A Python implementation of the research paper "Visual Test-time Scaling for GUI Agent Grounding" (arXiv:2505.00684v2). This project replicates the core framework using a general-purpose Vision-Language Model (LLaVA) to demonstrate its effectiveness in error recovery for GUI interaction tasks.
This project explores the challenge of visual grounding in GUIs, enabling AI agents to accurately locate UI elements based on natural language commands. The goal was to implement the RegionFocus framework, a training-free approach that enhances an agent's ability to recover from initial prediction errors.
The framework's core strategies are:
- Error-Triggered Refinement: The process activates only when an initial action prediction fails, saving computation on easy steps.
- Visual Test-Time Scaling: Dynamically "zooms in" by analyzing smaller, higher-resolution crops of the GUI around a predicted focal point.
- Image-as-Map: Uses visual landmarks (purple circles) directly on screenshots to represent both temporal history (avoiding repeated errors) and spatial candidates (choosing the best option).

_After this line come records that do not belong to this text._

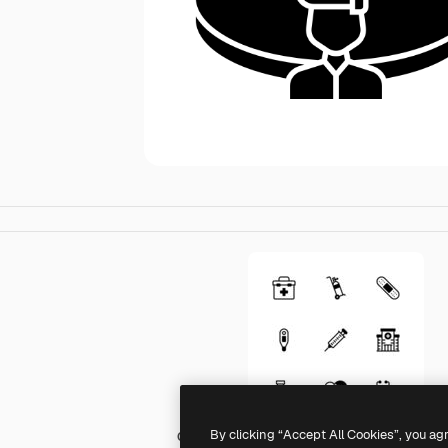
By clicking “Accept All Cookies”, you ag
Generic black fill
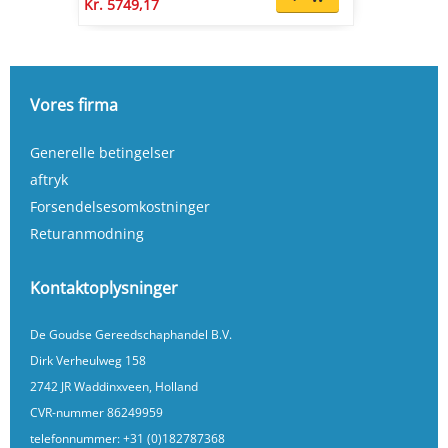
Kr. 5749,17
Vores firma
Generelle betingelser
aftryk
Forsendelsesomkostninger
Returanmodning
Kontaktoplysninger
De Goudse Gereedschaphandel B.V.
Dirk Verheulweg 158
2742 JR Waddinxveen, Holland
CVR-nummer 86249959
telefonnummer:
+31 (0)182787368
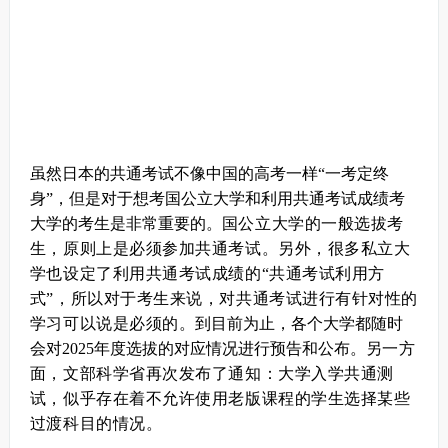
虽然日本的共通考试不像中国的高考一样“一考定终
身”，但是对于想考国公立大学和利用共通考试成绩考
大学的考生是非常重要的。
国公立大学的一般选拔考
生，原则上是必须参加共通考试。另外，很多私立大
学也设定了利用共通考试成绩的“共通考试利用方
式”，所以对于考生来说，对共通考试进行有针对性的
学习可以说是必须的。
到目前为止，各个大学都随时
会对2025年度选拔的对应情况进行预告和公布。
另一方
面，文部科学省再次发布了通知：大学入学共通测
试，似乎存在着不允许使用老版课程的学生选择某些
过渡科目的情况。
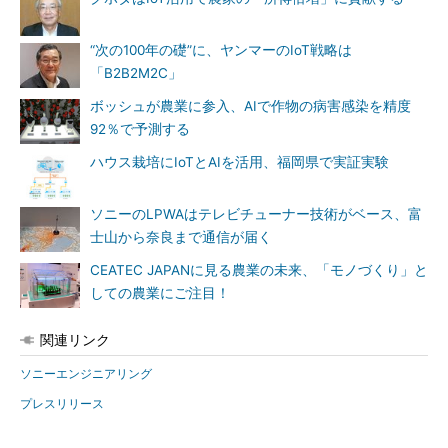
“次の100年の礎”に、ヤンマーのIoT戦略は
「B2B2M2C」
ボッシュが農業に参入、AIで作物の病害感染を精度
92％で予測する
ハウス栽培にIoTとAIを活用、福岡県で実証実験
ソニーのLPWAはテレビチューナー技術がベース、富
士山から奈良まで通信が届く
CEATEC JAPANに見る農業の未来、「モノづくり」と
しての農業にご注目！
関連リンク
ソニーエンジニアリング
プレスリリース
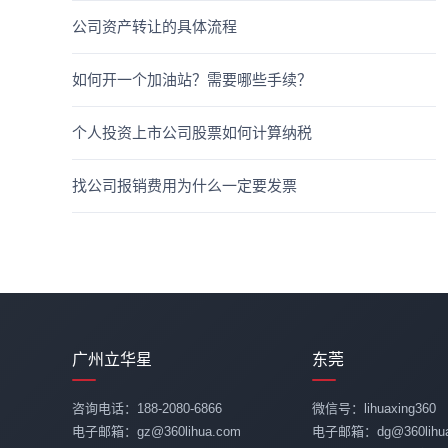
公司资产转让的具体流程
如何开一个加油站？需要哪些手续？
个人投资上市公司股票如何计算纳税
找公司报销费用为什么一定要发票
广州立华星
东莞
咨询电话：188-2080-6866
微信号：lihuaxing360
电子邮箱：gz@360lihua.com
电子邮箱：dg@360lihua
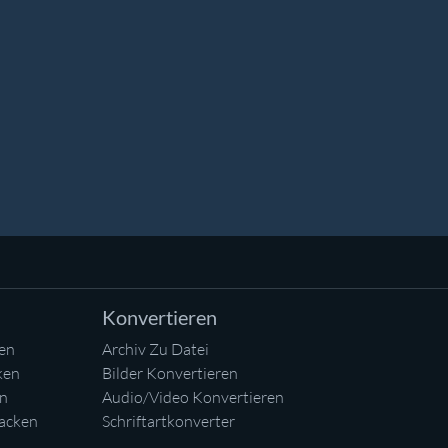
Konvertieren
en
Archiv Zu Datei
ken
Bilder Konvertieren
en
Audio/Video Konvertieren
acken
Schriftartkonverter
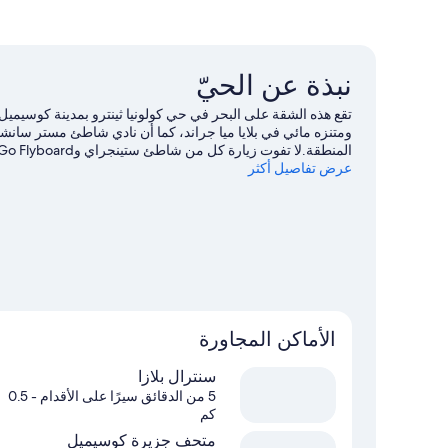
نبذة عن الحيّ
تقع هذه الشقة ‏على البحر في حي كولونيا ثينترو بمدينة كوسيم
ومتنزه مائي في بلايا ميا جراند، كما أن نادي شاطئ مستر سان
عرض تفاصيل أكثر
الغوص باستخدام المعدات، والغوص بأنبوب التنفس، وإمكانية ال
للسفر إلى كوسيميل
الأماكن المجاورة
سنترال بلازا
5 من الدقائق سيرًا على الأقدام
- 0.5
كم
متحف جزيرة كوسيميل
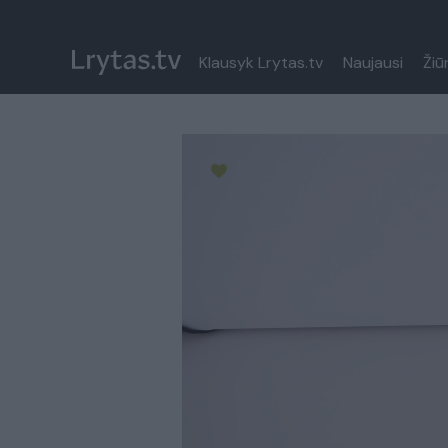
Klausyk Lrytas.tv
Naujausi
Žiū
Paremkite Ukrainą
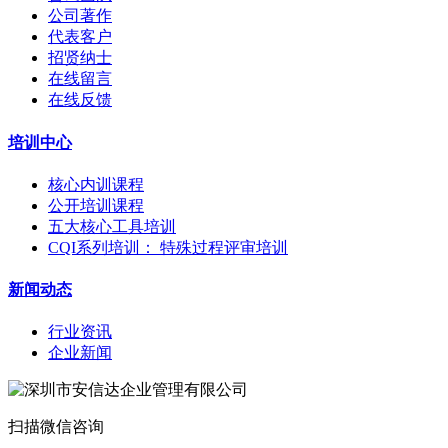
公司著作
代表客户
招贤纳士
在线留言
在线反馈
培训中心
核心内训课程
公开培训课程
五大核心工具培训
CQI系列培训： 特殊过程评审培训
新闻动态
行业资讯
企业新闻
扫描微信咨询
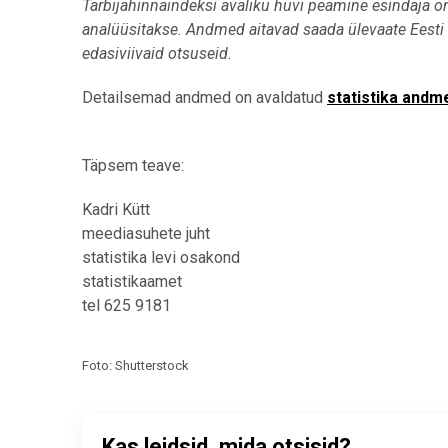
Tarbijahinnaindeksi avaliku huvi peamine esindaja o
analüüsitakse. Andmed aitavad saada ülevaate Eesti r
edasiviivaid otsuseid.
Detailsemad andmed on avaldatud
statistika andm
Täpsem teave:
Kadri Kütt
meediasuhete juht
statistika levi osakond
statistikaamet
tel 625 9181
Foto: Shutterstock
Kas leidsid, mida otsisid?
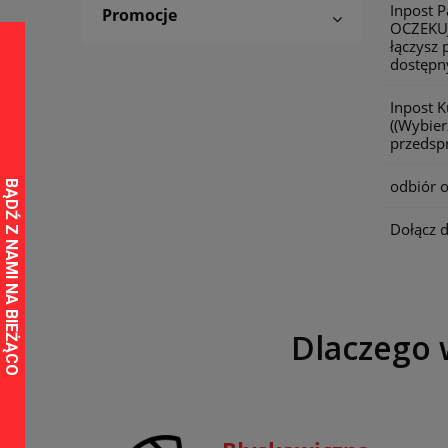
Inpost 
Promocje
OCZEKU
łączysz 
dostępny
Inpost 
((Wybier
przedspr
odbiór o
Dołącz 
Dlaczego 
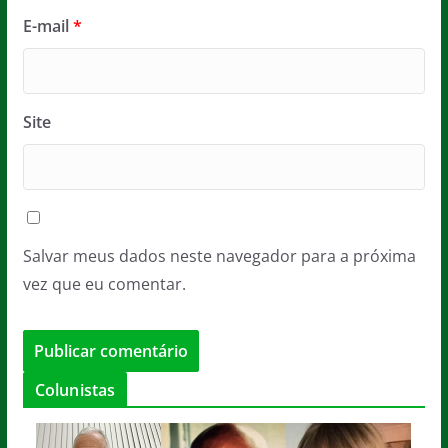
E-mail
*
Site
Salvar meus dados neste navegador para a próxima
vez que eu comentar.
Colunistas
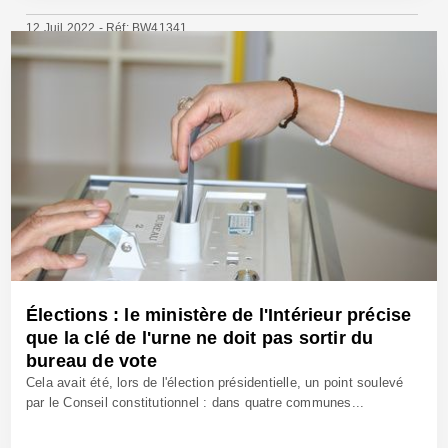
12 Juil 2022 - Réf: BW41341
Élections : le ministère de l'Intérieur précise
que la clé de l'urne ne doit pas sortir du
bureau de vote
Cela avait été, lors de l'élection présidentielle, un point soulevé
par le Conseil constitutionnel : dans quatre communes...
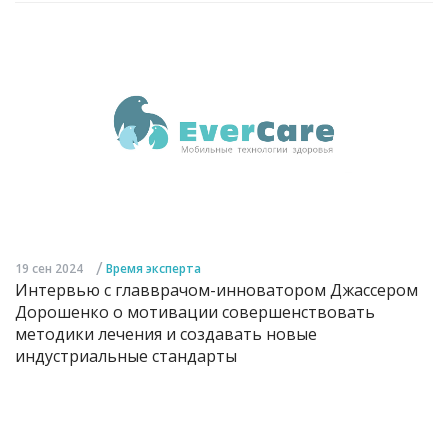
/
19 сен 2024
Время эксперта
Интервью с главврачом-инноватором Джассером
Дорошенко о мотивации совершенствовать
методики лечения и создавать новые
индустриальные стандарты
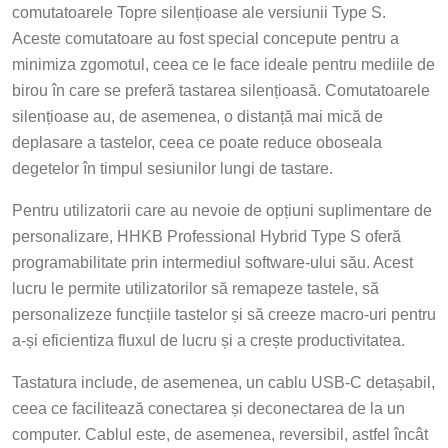
comutatoarele Topre silențioase ale versiunii Type S.
Aceste comutatoare au fost special concepute pentru a
minimiza zgomotul, ceea ce le face ideale pentru mediile de
birou în care se preferă tastarea silențioasă. Comutatoarele
silențioase au, de asemenea, o distanță mai mică de
deplasare a tastelor, ceea ce poate reduce oboseala
degetelor în timpul sesiunilor lungi de tastare.
Pentru utilizatorii care au nevoie de opțiuni suplimentare de
personalizare, HHKB Professional Hybrid Type S oferă
programabilitate prin intermediul software-ului său. Acest
lucru le permite utilizatorilor să remapeze tastele, să
personalizeze funcțiile tastelor și să creeze macro-uri pentru
a-și eficientiza fluxul de lucru și a crește productivitatea.
Tastatura include, de asemenea, un cablu USB-C detașabil,
ceea ce facilitează conectarea și deconectarea de la un
computer. Cablul este, de asemenea, reversibil, astfel încât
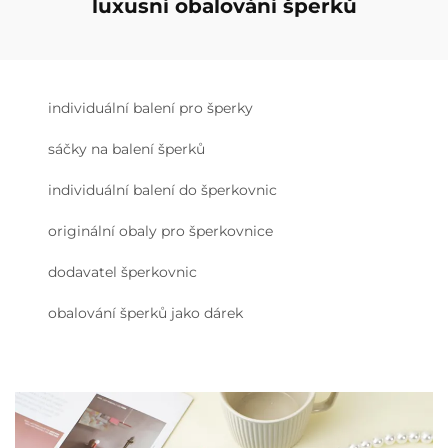
luxusní obalování šperků
individuální balení pro šperky
sáčky na balení šperků
individuální balení do šperkovnic
originální obaly pro šperkovnice
dodavatel šperkovnic
obalování šperků jako dárek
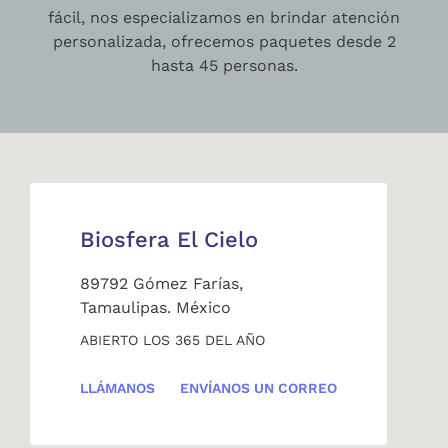
fácil, nos especializamos en brindar atención
personalizada, ofrecemos paquetes desde 2
hasta 45 personas.
Biosfera El Cielo
89792 Gómez Farías,
Tamaulipas. México
ABIERTO LOS 365 DEL AÑO
LLÁMANOS
ENVÍANOS UN CORREO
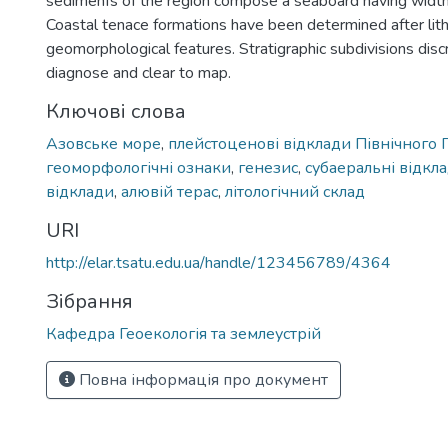
sedimenfs of the region compose a seaboard having widt
Coastal tenace formations have been determined after lith
geomorphological features. Stratigraphic subdivisions disc
diagnose and clear to map.
Ключові слова
Азовське море
,
плейстоценові відклади Північного 
геоморфологічні ознаки
,
генезис
,
субаеральні відкл
відклади
,
алювій терас
,
літологічний склад
URI
http://elar.tsatu.edu.ua/handle/123456789/4364
Зібрання
Кафедра Геоекологія та землеустрій
Повна інформація про документ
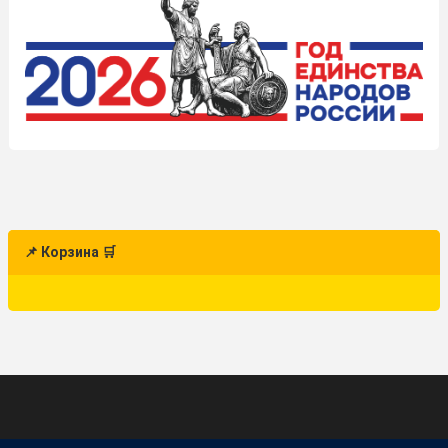
📌 Корзина 🛒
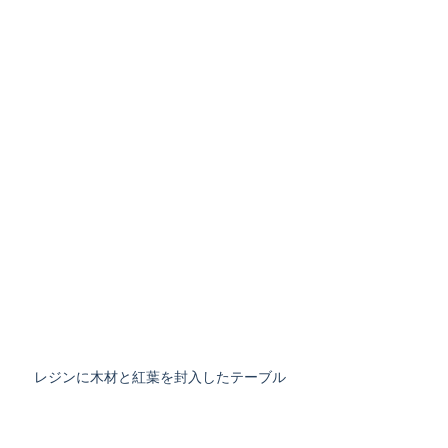
レジンに木材と紅葉を封入したテーブル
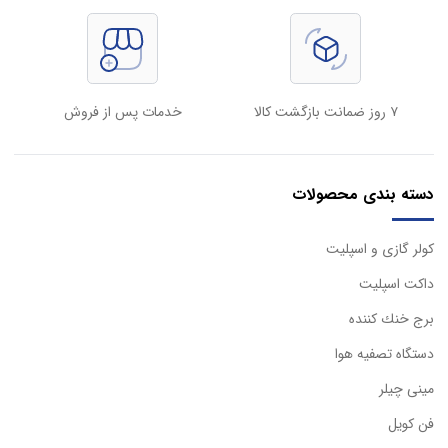
۷ روز ضمانت بازگشت کالا
خدمات پس از فروش
دسته بندی محصولات
كولر گازی و اسپليت
داكت اسپليت
برج خنك كننده
دستگاه تصفيه هوا
مینی چیلر
فن کویل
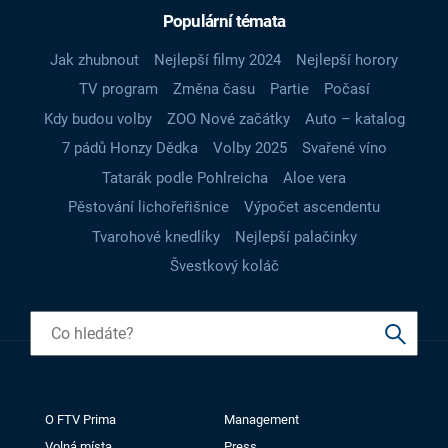
Populární témata
Jak zhubnout
Nejlepší filmy 2024
Nejlepší horory
TV program
Změna času
Partie
Počasí
Kdy budou volby
ZOO Nové začátky
Auto – katalog
7 pádů Honzy Dědka
Volby 2025
Svařené víno
Tatarák podle Pohlreicha
Aloe vera
Pěstování lichořeřišnice
Výpočet ascendentu
Tvarohové knedlíky
Nejlepší palačinky
Švestkový koláč
O FTV Prima
Management
Volná místa
Press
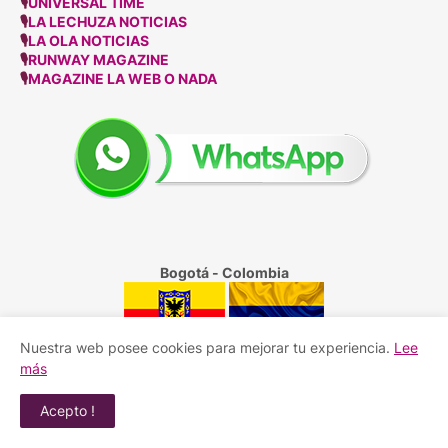
🎙
UNIVERSAL TIME
🎙
LA LECHUZA NOTICIAS
🎙
LA OLA NOTICIAS
🎙
RUNWAY MAGAZINE
🎙
MAGAZINE LA WEB O NADA
Bogotá - Colombia
Nuestra web posee cookies para mejorar tu experiencia.
Lee
más
© Copyright 2009 - 2025 Revista Whats Up |
Todos los derechos reservados
Acepto !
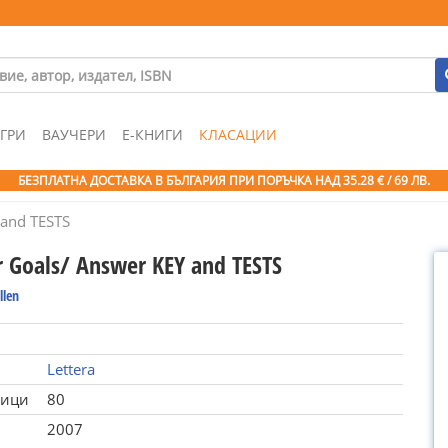
ГРИ
ВАУЧЕРИ
Е-КНИГИ
КЛАСАЦИИ
БЕЗПЛАТНА ДОСТАВКА В БЪЛГАРИЯ ПРИ ПОРЪЧКА
НАД 35.28 € / 69 ЛВ.
and TESTS
Goals/ Answer KEY and TESTS
llen
Lettera
ници
80
2007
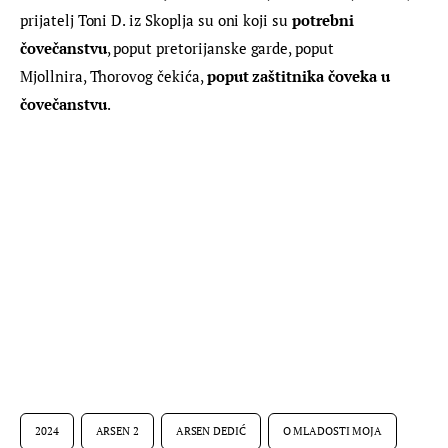
prijatelj Toni D. iz Skoplja su oni koji su 
potrebni 
čovečanstvu
, poput pretorijanske garde, poput 
Mjollnira, Thorovog čekića, 
poput zaštitnika čoveka u 
čovečanstvu
.
2024
ARSEN 2
ARSEN DEDIĆ
O MLADOSTI MOJA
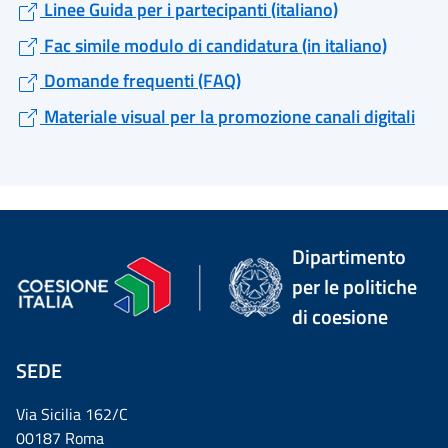
Linee Guida per i partecipanti (italiano)
Fac simile modulo di candidatura (in italiano)
Domande frequenti (FAQ)
Materiale visual per la promozione canali digitali
Dipartimento
per le politiche
di coesione
SEDE
Via Sicilia 162/C
00187 Roma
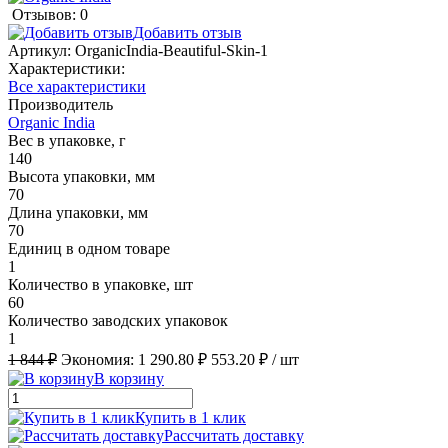
Отзывов: 0
Добавить отзыв
Артикул:
OrganicIndia-Beautiful-Skin-1
Характеристики:
Все характеристики
Производитель
Organic India
Вес в упаковке, г
140
Высота упаковки, мм
70
Длина упаковки, мм
70
Единиц в одном товаре
1
Количество в упаковке, шт
60
Количество заводских упаковок
1
1 844 ₽
Экономия:
1 290.80 ₽
553.20 ₽
/ шт
В корзину
Купить в 1 клик
Рассчитать доставку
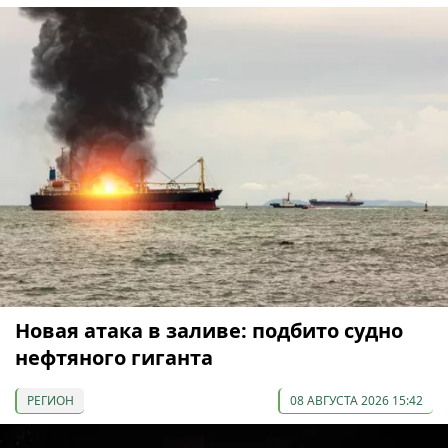
Новая атака в заливе: подбито судно
нефтяного гиганта
РЕГИОН
08 АВГУСТА 2026 15:42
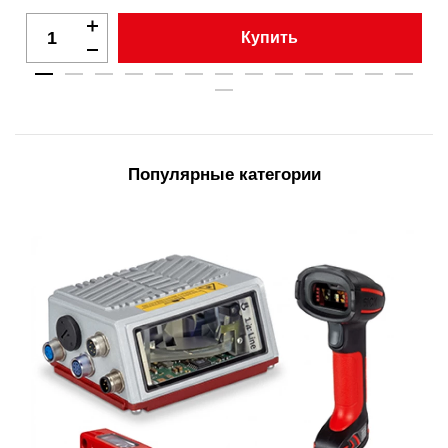
Купить
Популярные категории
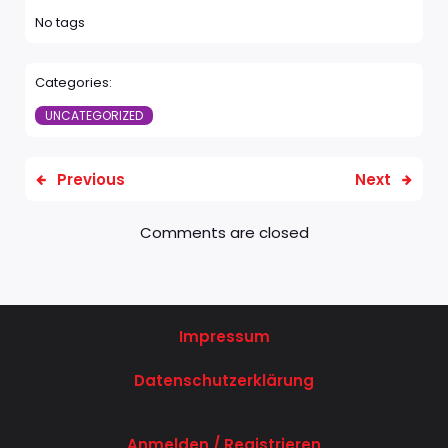
No tags
Categories:
UNCATEGORIZED
Previous
Next
Comments are closed
Impressum
Datenschutzerklärung
Anmelden / Registrieren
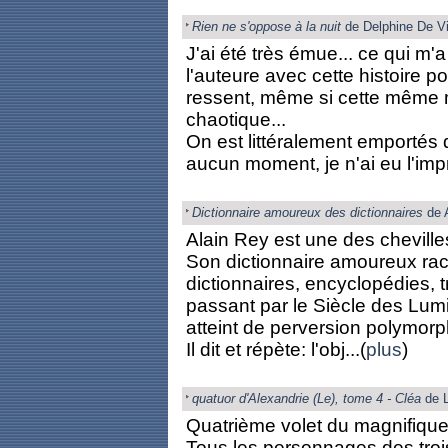
Rien ne s'oppose à la nuit
de Delphine De V
J'ai été très émue... ce qui m'
l'auteure avec cette histoire p
ressent, même si cette même 
chaotique...
On est littéralement emportés d
aucun moment, je n'ai eu l'impr
Dictionnaire amoureux des dictionnaires
de 
Alain Rey est une des cheville
Son dictionnaire amoureux rac
dictionnaires, encyclopédies, 
passant par le Siècle des Lum
atteint de perversion polymorp
Il dit et répète: l'obj...(
plus
)
quatuor d'Alexandrie (Le), tome 4 - Cléa
de L
Quatrième volet du magnifiqu
Tous les personnages des trois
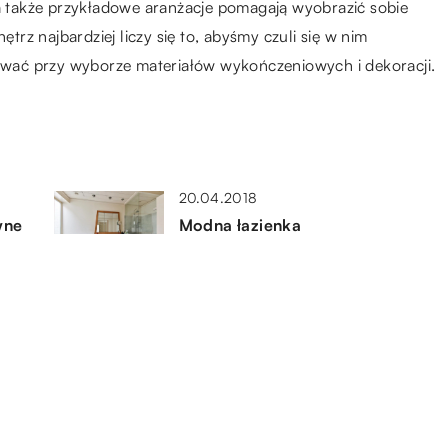
 a także przykładowe aranżacje pomagają wyobrazić sobie
z najbardziej liczy się to, abyśmy czuli się w nim
rować przy wyborze materiałów wykończeniowych i dekoracji.
20.04.2018
wne
Modna łazienka
05.01.2022
Ekologiczne sposoby
ogrzewania domu
31.03.2019
Małe dodatki, które pasują do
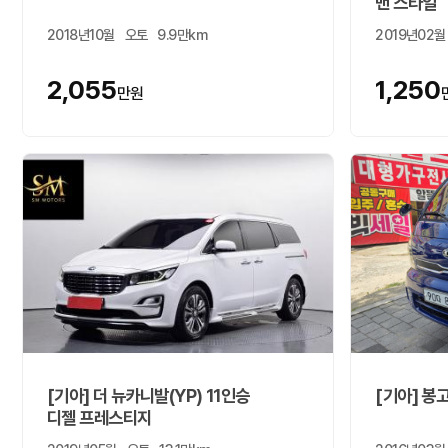
밴 스타일
2018년10월
오토
9.9만km
2019년02월
2,055
1,250
만원
[기아] 더 뉴카니발(YP) 11인승
[기아] 봉
디젤 프레스티지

This implementation, contained within a Jupyter Notebook (RegionFocus_Implementation.ipynb), demonstrates the full RegionFocus workflow using Llava-1.6-vicuna-7b-hf (quantized to 4-bit) as the VLM agent and Selenium for browser interaction.
The experiment simulates a common GUI challenge: ambiguity. A simple HTML page (index.html) is created with two visually identical "Submit" buttons, only one of which is correct.
- Initial Prediction (and Failure): The VLM is given the full screenshot and asked to find the correct "Submit" button. It typically makes an error, selecting the incorrect button or an empty area.
- RegionFocus Activated: The script detects the failure (simulated by checking the element ID at the clicked coordinates).
- History & Refocus: The failed coordinate is marked on a history map. The VLM uses this map to propose a new focal point away from the error.
- Region Analysis: Four fixed-ratio bounding boxes are generated around the focal point. The VLM analyzes crops from these regions to find candidate coordinates for the correct button.
- Aggregation & Final Action: The valid candidates are marked on an aggregation map. The VLM selects the best candidate, which is then verified.
The experiment successfully demonstrates the RegionFocus framework's ability to correct the VLM's initial mistake.
GIF: Full Workflow
A dynamic overview showing the initial error, the triggered RegionFocus steps, and the final successful identification.

-
Initial Prediction Failure: LLaVA incorrectly identifies coordinates pointing to the wrong (red) "Submit" button.
-
RegionFocus: History Map: The failed click (198, 209) is marked. This image is shown to the VLM to request a new focal point.
-
RegionFocus: Focal Point & BBox Proposal: The VLM suggests a new focal point (397, 237) near the other button. Four bounding boxes are generated around it.
-
RegionFocus: Candidate Prediction (Zoom): The VLM analyzes each cropped region.
-
RegionFocus: Action Aggregation: The 4 valid candidate coordinates are marked on a fresh map. The VLM is asked to choose the best one.
-
Final Success: The VLM selects coordinates (346, 212) from the aggregation map, which correctly correspond to the right (green) "Submit" button (
submit-btn).
This implementation successfully replicates the core logic and demonstrates the effectiveness of the RegionFocus framework described by Luo et al.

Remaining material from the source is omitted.